Thank you for these answers. So I'm encouraged that basically you're saying it's doable, at least in concept. I don't mind a few extra steps.
Some clarifications:
Actually, sweeping is recommended since when you export the private keys, you are at more risk of them being stolen. Sweeping makes sure that even if someone steals your private keys, there won't be any Bitcoin for them to steal. It won't work if you are offline.
I don't see there could be more risk of them being stolen.
I'm planning on exporting the keys from Qt and importing the keys to Armory as follows:
(1) Copy the Qt wallet.dat into the offline machine, fire up Qt, and use the command-line interface in Qt to export the private keys.
(2) Import the private keys to Armory - also on this same offline machine.
So... How could anything get stolen in this scenario?
Oh, I think I get what you're saying the risk could be: someone else could have a copy of those private keys from the Qt wallet. But it's been under my exclusive control this whole time, and besides, those private keys are only going to be used for a short time (in the new Armory "temp" wallet). Their funds will be immediately sent to the Armory "permanent" wallet, in step (2)(d) of my original post.
The problem is that bitcoin core uses compressed keys now and armory only supports uncompressed keys, so the keys from Bitcoin core won't be able to be swept or imported.

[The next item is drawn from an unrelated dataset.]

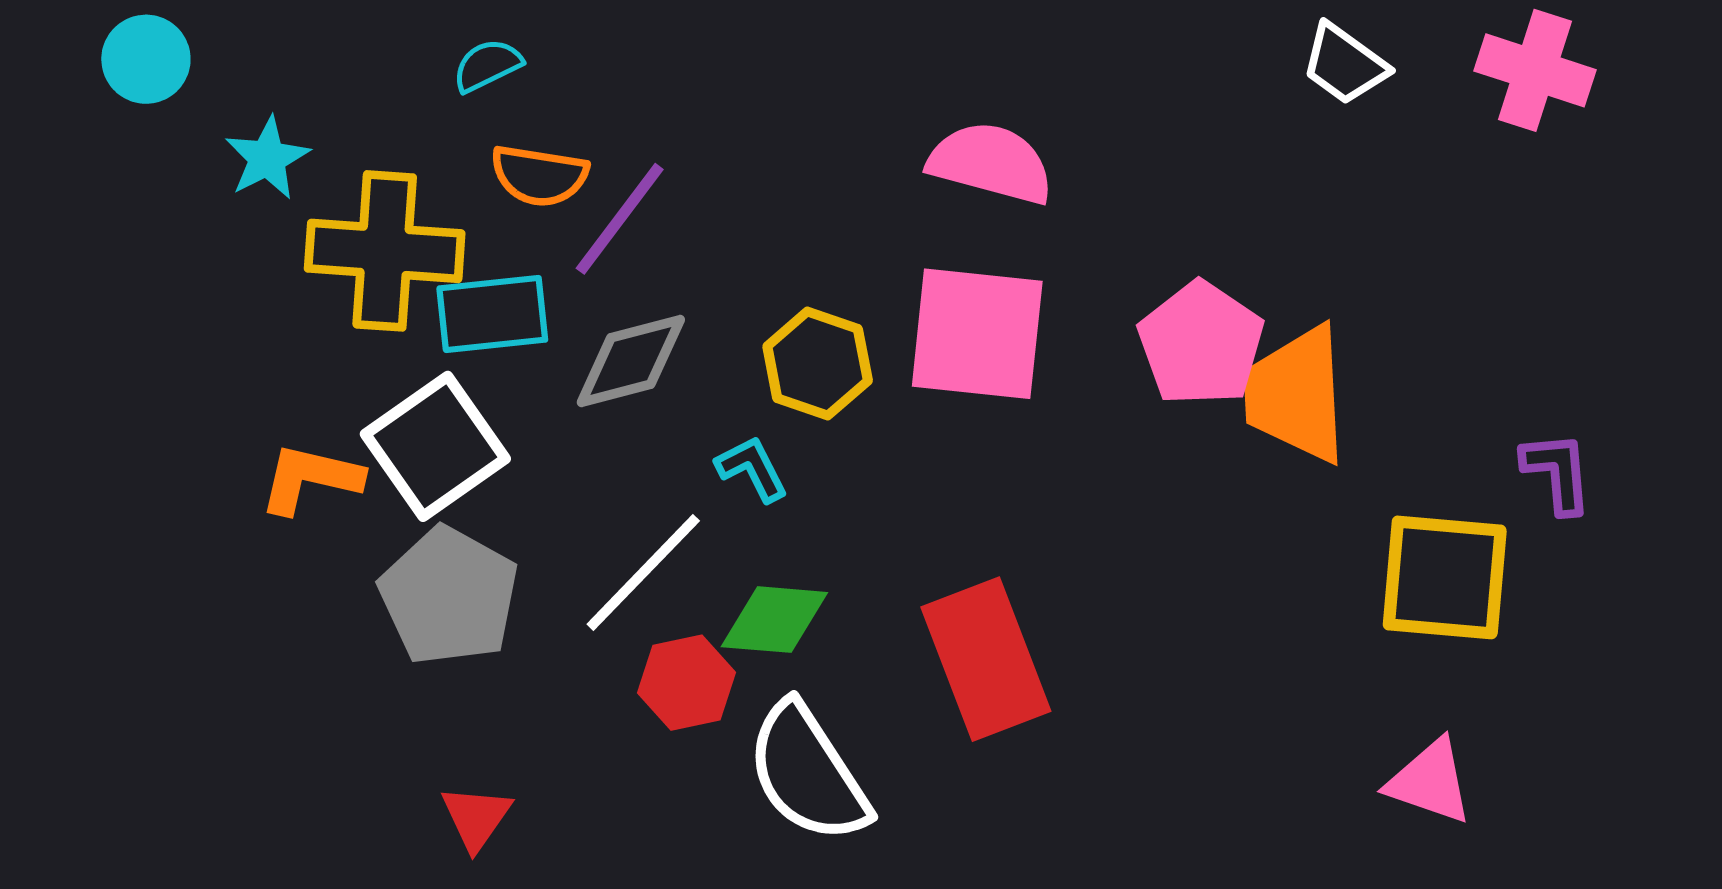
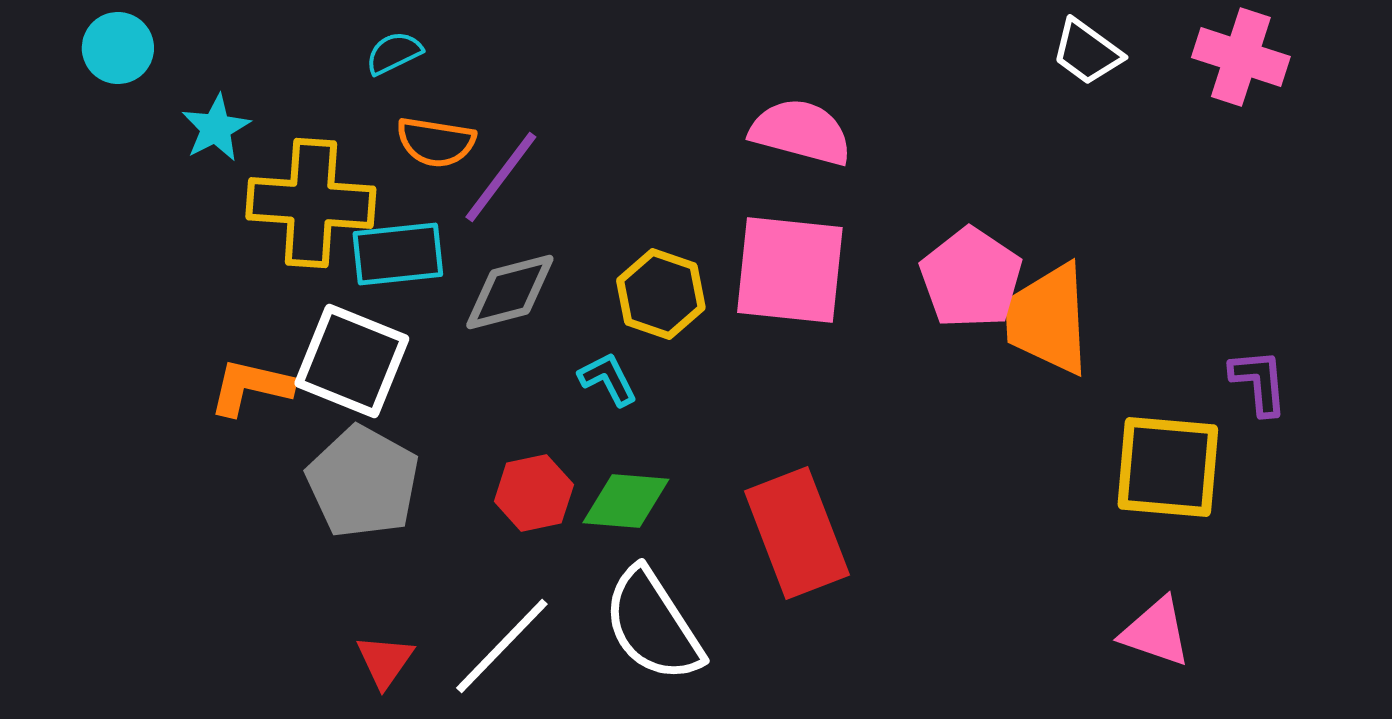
white square: (435, 446) -> (352, 361), turned -33
white line: (643, 573) -> (502, 646), moved
red hexagon: (686, 683) -> (534, 493), moved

This is actually a really old wallet - I think it's about 3 years old. So I think it doesn't use compressed keys.
Possible alternative:
I guess I could also simply sign a raw transaction from Qt itself and then broadcast it to my new Armory offline "permanent" wallet, from a site like blockchain.info/rawtx. This would obviate the initial step of importing to Armory, into a "temp" wallet, as mentioned in my step (2)(a).
However, since I'm going to have to learn anyway how to offline-sign and broadcast transactions in the future using Armory, and since I haven't learned how to do that yet using Qt, I figured I might as well just get the private keys into Armory, and then have an all-Armory all-offline solution for getting the funds from Qt to Armory, without having to learn how to offline-sign raw transactions from Qt.
I would only do this alternative (offline-sign a raw txn from Qt, and broadcast from blockchain.info/rawtx) if the keys from Qt actually do turn out to be compressed. But this wallet is really old, so I think they're non-compressed.